"The big
difference is that we are a defensive alliance," NATO Secretary-General
Jens Stoltenberg told a member of Russia 's parliament. "You send
troops into other countries."
The Russian,
Konstantin Kosachev, flatly denied Russia
is using its regular troops in Ukraine .
He said the U.S.-led alliance talks a lot these days about the need to respect
international law and a country's borders and sovereignty, but that it had
bombed a sovereign nation, the former Yugoslavia , in 1999.
Stoltenberg and
Kosachev, who is the chairman of the international affairs committee of Russia 's
Federation Council, spoke at a panel discussion organized by the Brussels
Forum, an annual event sponsored by the German Marshall Fund think tank.

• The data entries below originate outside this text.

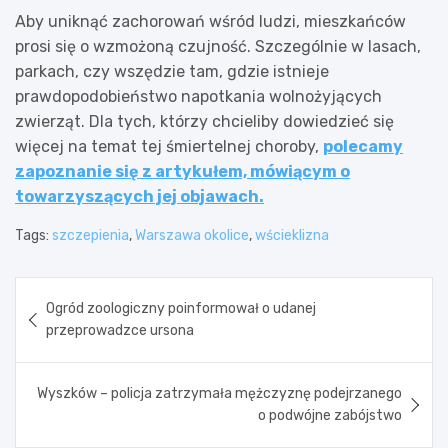
Aby uniknąć zachorowań wśród ludzi, mieszkańców
prosi się o wzmożoną czujność. Szczególnie w lasach,
parkach, czy wszędzie tam, gdzie istnieje
prawdopodobieństwo napotkania wolnożyjących
zwierząt. Dla tych, którzy chcieliby dowiedzieć się
więcej na temat tej śmiertelnej choroby,
polecamy
zapoznanie się z artykułem, mówiącym o
towarzyszących jej objawach.
Tags:
szczepienia
,
Warszawa okolice
,
wścieklizna
Nawigacja
Ogród zoologiczny poinformował o udanej
wpisu
przeprowadzce ursona
Wyszków – policja zatrzymała mężczyznę podejrzanego
o podwójne zabójstwo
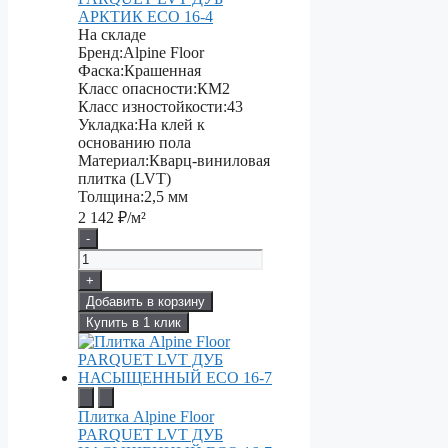
АРКТИК ЕСО 16-4
На складе
Бренд:
Alpine Floor
Фаска:
Крашенная
Класс опасности:
КМ2
Класс изностойкости:
43
Укладка:
На клей к
основанию пола
Материал:
Кварц-виниловая
плитка (LVT)
Толщина:
2,5 мм
2 142
₽/м²
-
+
Добавить в корзину
Купить в 1 клик
Плитка Alpine Floor
PARQUET LVT ДУБ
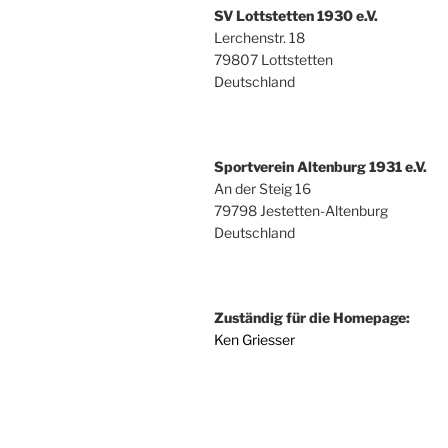
SV Lottstetten 1930 e.V.
Lerchenstr. 18
79807 Lottstetten
Deutschland
Sportverein Altenburg 1931 e.V.
An der Steig 16
79798 Jestetten-Altenburg
Deutschland
Zuständig für die Homepage:
Ken Griesser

The
discussion, in which U.S. Assistant Secretary of State Victoria Nuland and the
European Union's foreign affairs chief, Federica Mogherini, also took part,
provided repeated and stark evidence of how deep the divide between Russia and the
West has become.
At one point,
Mogherini said the exchanges seemed to her to come from another century.
When the discussion
turned to the growing threat of cyber-attacks being used to undermine a
country's economy or security, a tactic of hybrid warfare that many Western
sources suspect the Russians of engaging in, Kosachev asked Stoltenberg
point-blank if NATO would bomb a country it held responsible for such an
assault.
Nuland jumped in,
asking the Russian lawmaker if he was posing a "planning question."
Stoltenberg gave a
deliberately murky answer.
"We will do
what's necessary to do to protect all allies," he said. "But I'm not
going to tell you exactly how I'm going to do that...that's the main message."